As a consummate marketeer, I could not agree more. What's the value of a company's products and technology showcased to the largest gathering of broadcast industry decision makers in the world? It's worth a whole heck of a lot in my book. Those decision makers can examine a product in its native environment, and then walk a few steps and compare it with a competitor's offering. There's no better setting for a buyer.

When a vendor exhibits at NAB, for new sales, the opportunity for booth traffic, sales closure and new leads is demonstrable and measurable. But there's another aspect, and that is post-sale affirmation. When existing customers see you at the show, it provides that needed psychological confirmation that, yes, they made a good purchase decision.
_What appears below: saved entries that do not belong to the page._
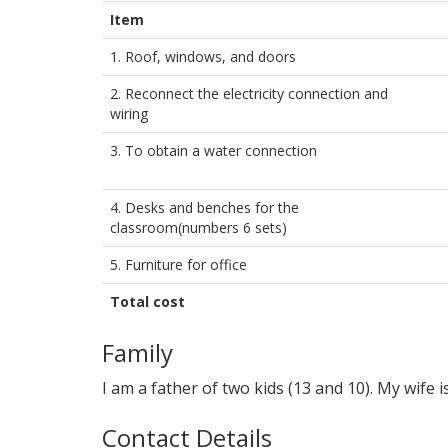
Item
1. Roof, windows, and doors
2. Reconnect the electricity connection and
wiring
3. To obtain a water connection
4. Desks and benches for the
classroom(numbers 6 sets)
5. Furniture for office
Total cost
Family
I am a father of two kids (13 and 10). My wife
Contact Details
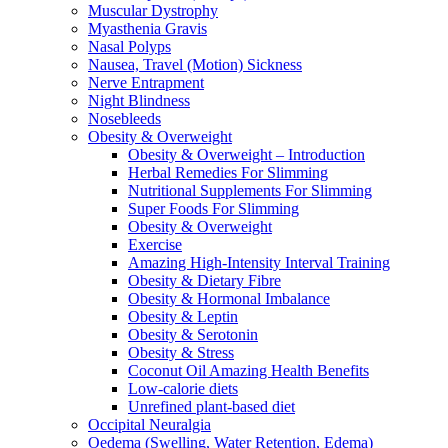
Muscular Dystrophy
Myasthenia Gravis
Nasal Polyps
Nausea, Travel (Motion) Sickness
Nerve Entrapment
Night Blindness
Nosebleeds
Obesity & Overweight
Obesity & Overweight – Introduction
Herbal Remedies For Slimming
Nutritional Supplements For Slimming
Super Foods For Slimming
Obesity & Overweight
Exercise
Amazing High-Intensity Interval Training
Obesity & Dietary Fibre
Obesity & Hormonal Imbalance
Obesity & Leptin
Obesity & Serotonin
Obesity & Stress
Coconut Oil Amazing Health Benefits
Low-calorie diets
Unrefined plant-based diet
Occipital Neuralgia
Oedema (Swelling, Water Retention, Edema)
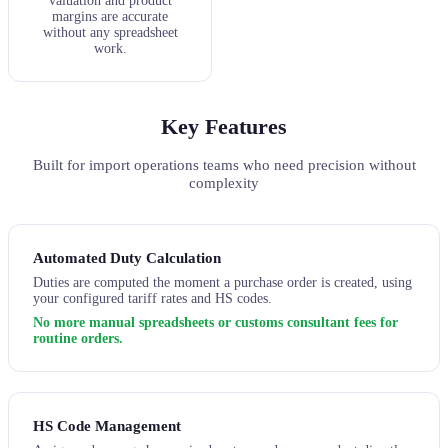
valuation and product
margins are accurate
without any spreadsheet
work.
Key Features
Built for import operations teams who need precision without
complexity
Automated Duty Calculation
Duties are computed the moment a purchase order is created, using
your configured tariff rates and HS codes.
No more manual spreadsheets or customs consultant fees for
routine orders.
HS Code Management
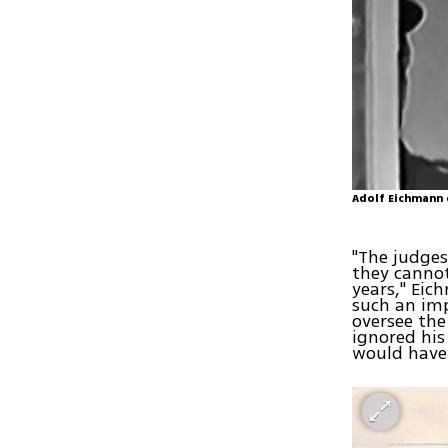
Adolf Eichmann d
"The judges
they cannot
years," Eic
such an imp
oversee the
ignored his
would have 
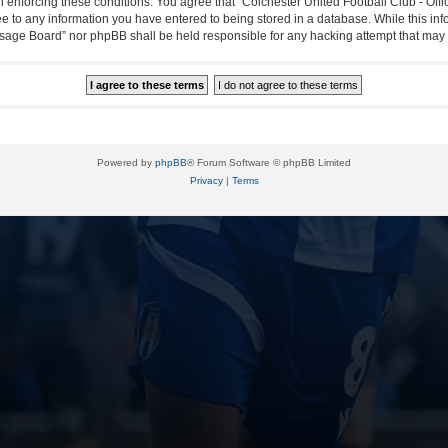
in enforcing these conditions. You agree that “Colchester United Football Club - Off
ee to any information you have entered to being stored in a database. While this info
essage Board” nor phpBB shall be held responsible for any hacking attempt that ma
Powered by
phpBB
® Forum Software © phpBB Limited
Privacy
|
Terms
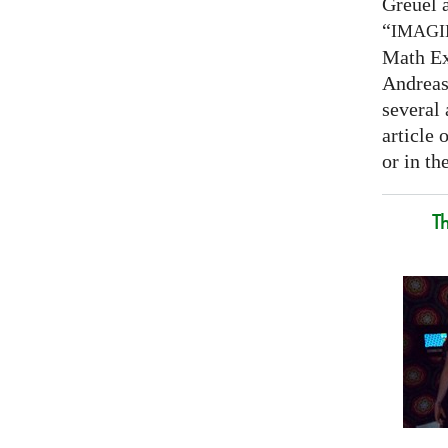
Greuel a
“
IMAG
Math Ex
Andreas 
several 
article
or in the
T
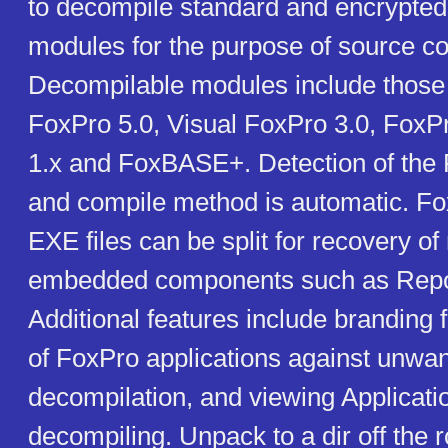
to decompile standard and encrypte
modules for the purpose of source co
Decompilable modules include those
FoxPro 5.0, Visual FoxPro 3.0, FoxP
1.x and FoxBASE+. Detection of the 
and compile method is automatic. F
EXE files can be split for recovery o
embedded components such as Repor
Additional features include branding f
of FoxPro applications against unwa
decompilation, and viewing Applicati
decompiling. Unpack to a dir off the r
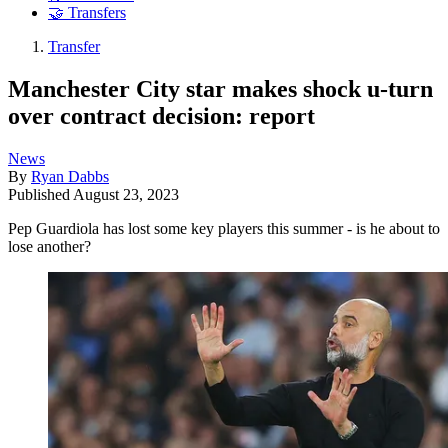
🤝 Transfers
Transfer
Manchester City star makes shock u-turn
over contract decision: report
News
By
Ryan Dabbs
Published
August 23, 2023
Pep Guardiola has lost some key players this summer - is he about to
lose another?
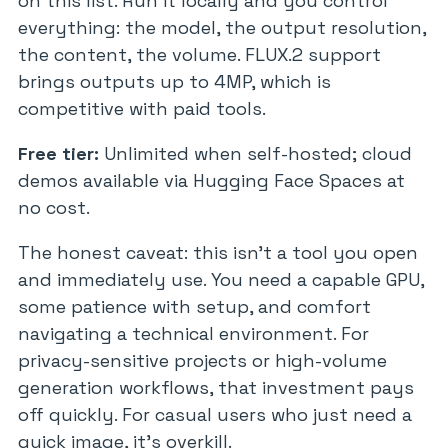
on this list. Run it locally and you control
everything: the model, the output resolution,
the content, the volume. FLUX.2 support
brings outputs up to 4MP, which is
competitive with paid tools.
Free tier:
Unlimited when self-hosted; cloud
demos available via Hugging Face Spaces at
no cost.
The honest caveat: this isn’t a tool you open
and immediately use. You need a capable GPU,
some patience with setup, and comfort
navigating a technical environment. For
privacy-sensitive projects or high-volume
generation workflows, that investment pays
off quickly. For casual users who just need a
quick image, it’s overkill.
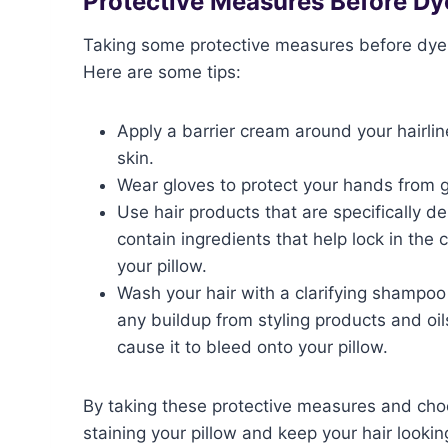
Protective Measures Before Dy
Taking some protective measures before dyein
Here are some tips:
Apply a barrier cream around your hairlin
skin.
Wear gloves to protect your hands from g
Use hair products that are specifically d
contain ingredients that help lock in the 
your pillow.
Wash your hair with a clarifying shampoo
any buildup from styling products and oil
cause it to bleed onto your pillow.
By taking these protective measures and choo
staining your pillow and keep your hair lookin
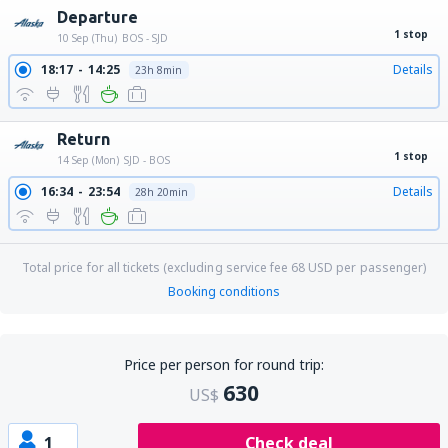
Departure
1 stop
10 Sep (Thu)
BOS - SJD
18:17
14:25
Details
23h 8min
Return
1 stop
14 Sep (Mon)
SJD - BOS
16:34
23:54
Details
28h 20min
Total price for all tickets (excluding service fee
68
USD
per passenger)
Booking conditions
Price per person for round trip:
630
US$
1
Check deal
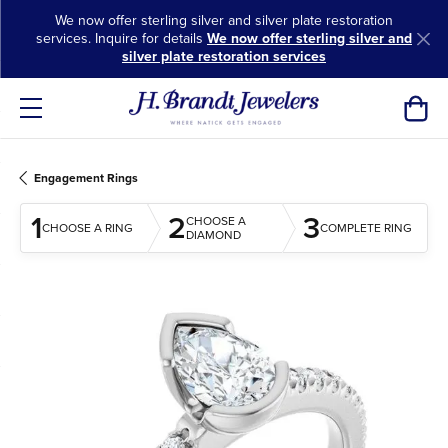
We now offer sterling silver and silver plate restoration
services. Inquire for details
We now offer sterling silver and
silver plate restoration services
Toggl
Engagement Rings
1
2
3
CHOOSE A
CHOOSE A RING
COMPLETE RING
DIAMOND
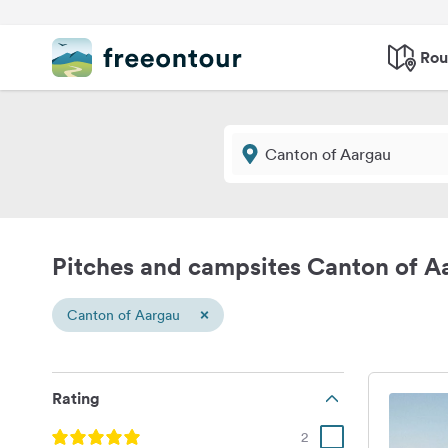
Rou
Pitches and campsites Canton of A
×
Canton of Aargau
Rating
2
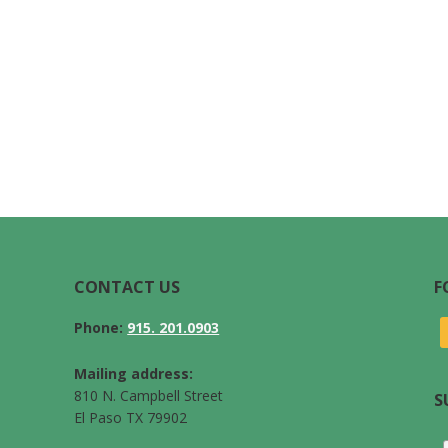
CONTACT US
F
Phone:
915. 201.0903
Mailing address:
810 N. Campbell Street
S
El Paso TX 79902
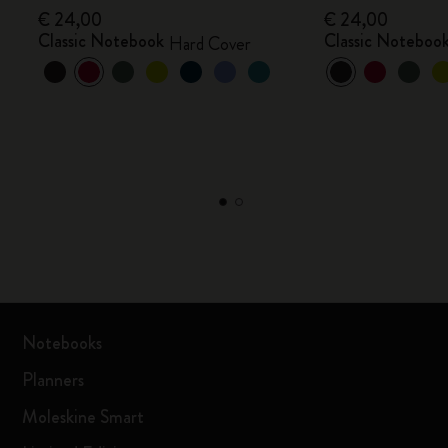
€ 24,00
€ 24,00
Classic Notebook
Classic Noteboo
Hard Cover
Notebooks
Planners
Moleskine Smart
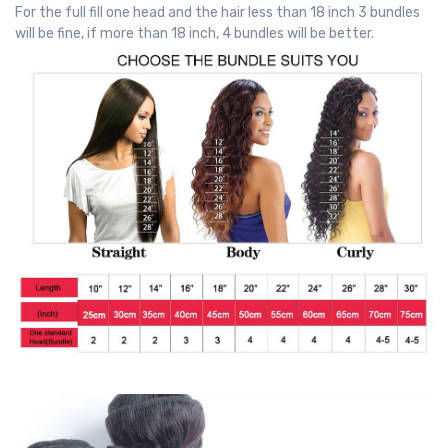
For the full fill one head and the hair less than 18 inch 3 bundles
will be fine, if more than 18 inch, 4 bundles will be better.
This in turn provides the subconscious, positive influence that motivates confidence and generates repeat business.

We are in a somewhat depressed economic time (perhaps even more so by the time this article is in print), and such times always call for prudent fiscal management. But I am always astounded by those companies that think the initial prudent step in such times is to severely cut back or even eliminate advertising and trade shows. Presale customer support and post-sale customer affirmation are equally as critical, and such activities are essential to the ongoing sales process.

Reduced customer spending means reduced sales, and that requires appropriate cost reductions by manufacturers. The elimination of advertising and trade shows is the easy choice, and it's usually the first choice of a financial manager. But a customer-focused business manager who understands the selling challenges of high technology products realizes that reducing such activities is further down on his budget reduction priority list. For those who subscribe to the latter, I look forward to seeing you on the NAB show floor.

Anthony R. Gargano is a consultant and former industry executive.